## [Required action]
Determine how many lines in the material below contain the word "HANS", and give that number without comment.

## [Information]
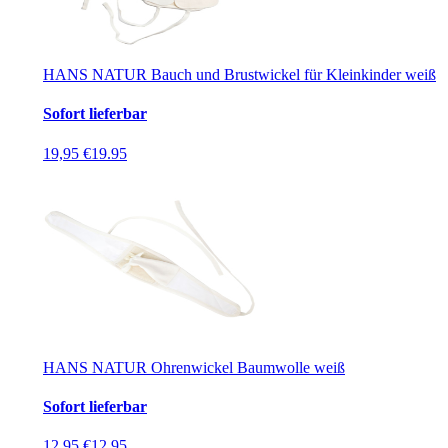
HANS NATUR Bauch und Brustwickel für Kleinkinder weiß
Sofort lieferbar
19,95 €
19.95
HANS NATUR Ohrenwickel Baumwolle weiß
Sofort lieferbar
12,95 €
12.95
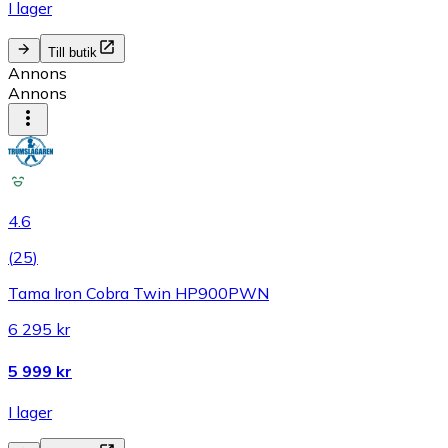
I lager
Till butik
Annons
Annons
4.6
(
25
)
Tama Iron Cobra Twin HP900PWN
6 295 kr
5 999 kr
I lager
---
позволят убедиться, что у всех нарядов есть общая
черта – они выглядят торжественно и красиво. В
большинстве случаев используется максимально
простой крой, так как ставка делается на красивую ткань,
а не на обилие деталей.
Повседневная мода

## [Written answer]
2